Oh no, documentation… everyone seems to hate writing it, and everyone seems to hate reading it (because look how poorly it is written, of course). Yet, often it can be the only way to preserve crucial knowledge for future generations. This effect is particularly pronounced in organizations like CERN, where many people come on relatively short fixed-term contracts, and face-to-face knowledge transfer doesn’t always work out.

But documentation is so often misunderstood as a mere vehicle for information. That couldn’t be further from the truth. For one, writing documentation leads you to explain the reasoning behind your choices. It challenge the implicit assumptions you made along the way, as any holes in your chain of reasoning will become plainly visible.
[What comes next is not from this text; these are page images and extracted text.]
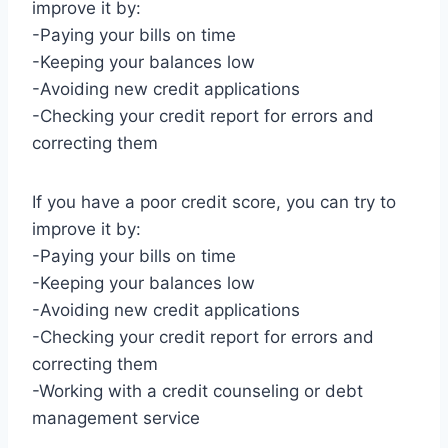
improve it by:
-Paying your bills on time
-Keeping your balances low
-Avoiding new credit applications
-Checking your credit report for errors and
correcting them
If you have a poor credit score, you can try to
improve it by:
-Paying your bills on time
-Keeping your balances low
-Avoiding new credit applications
-Checking your credit report for errors and
correcting them
-Working with a credit counseling or debt
management service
More than once have I witnessed someone reach an Aha! moment, which caused them to rethink fundamental assumptions in their approach to a problem, during the course of “just writing some docs for completeness”. How they wished they had done that earlier!

I believe that there are two keys to breaking the vicious circle of poor documentation leading to low engagement leading to low investment in documentation leading to… It starts with acquiring The Right Mindset, which I’d argue boils down to asking yourself who will need what information and when, and using this to select the most appropriate format (or, usually, multiple formats).

The second step is to select Tools Which Will Empower You on your mission, rather than hinder your efforts. In this post, whose primary purpose is to serve as a cheatsheet to myself, I attempt to formulate my views on writing docs, and give tips about the tools that help me every day.

General observations

Projects evolve, so any documentation that cannot be trivially updated is doomed to be obsolete
Your best chance of keeping docs up to date is to make them part of the source code – just like your changelog
API docs should be extracted from the source code and incorporated within a human-designed overall structure. Sphinx does a good job of enabling this.
It is okay to have some redundancy between different documents when it helps readbility or clarifies the context
- For example, a glossary will most likely contain some information that is repeated in main text

Types of documentation

This cannot be emphasized enough – use the right format for the job at hand!

User guide & Developer’s guide

two different audiences, but very similar process
should be aggressively kept up-to-date
- version-controlled together with the code
deployment should be automated, so that it does not require ongoing effort (e.g. Github Pages)

Recommended tool: Sphinx

Advantages:

natively supports Python API docs
C/C++ via Breathe extension
reST language is powerful – although this comes at the cost of a learning curve
high-quality themes freely available

Drawbacks:

not interconnected between projects organization-wide, usually no global search
the syntax for tables in reST is pretty clunky

Examples:

Honorable mention: Jekyll

I wouldn’t recommend it for this usecase because it’s less structured by default, but the systemd project has done spectacular work using it (source code here)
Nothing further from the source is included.